→ **Work item**
Could you return each line of the material that has "بازداشتگاه" in it?
------------------------------------------------------------------------
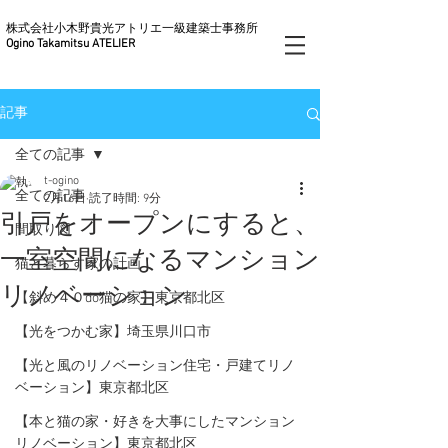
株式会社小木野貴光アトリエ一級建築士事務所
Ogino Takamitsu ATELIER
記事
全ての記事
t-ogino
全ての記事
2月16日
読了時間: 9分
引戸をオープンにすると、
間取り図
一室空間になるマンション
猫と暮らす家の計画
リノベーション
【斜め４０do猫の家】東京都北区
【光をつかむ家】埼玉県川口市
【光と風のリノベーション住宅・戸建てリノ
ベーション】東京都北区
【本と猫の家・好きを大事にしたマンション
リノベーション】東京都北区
------------------------------------------------------------------------
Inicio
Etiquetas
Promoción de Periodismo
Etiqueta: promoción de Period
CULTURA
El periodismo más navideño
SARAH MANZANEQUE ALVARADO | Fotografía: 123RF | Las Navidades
------------------------------------------------------------------------
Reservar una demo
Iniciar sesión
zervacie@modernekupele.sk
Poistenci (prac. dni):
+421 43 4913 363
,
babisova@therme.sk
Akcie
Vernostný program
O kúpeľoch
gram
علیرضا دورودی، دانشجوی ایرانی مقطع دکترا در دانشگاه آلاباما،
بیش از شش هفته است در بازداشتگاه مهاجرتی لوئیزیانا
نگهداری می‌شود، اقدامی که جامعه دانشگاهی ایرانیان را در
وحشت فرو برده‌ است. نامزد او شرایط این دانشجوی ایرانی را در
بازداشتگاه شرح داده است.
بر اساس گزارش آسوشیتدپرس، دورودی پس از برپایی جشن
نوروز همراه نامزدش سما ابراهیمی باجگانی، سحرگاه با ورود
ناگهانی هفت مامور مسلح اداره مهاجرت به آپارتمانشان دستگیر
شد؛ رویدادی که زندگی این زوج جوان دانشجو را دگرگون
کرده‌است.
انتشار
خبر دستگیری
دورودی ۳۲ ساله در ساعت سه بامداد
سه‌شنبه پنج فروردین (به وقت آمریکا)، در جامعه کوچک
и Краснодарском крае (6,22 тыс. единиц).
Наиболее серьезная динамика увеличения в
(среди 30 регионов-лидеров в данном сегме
------------------------------------------------------------------------
→ **Exercise answer**
بیش از شش هفته است در بازداشتگاه مهاجرتی لوئیزیانا
بازداشتگاه شرح داده است.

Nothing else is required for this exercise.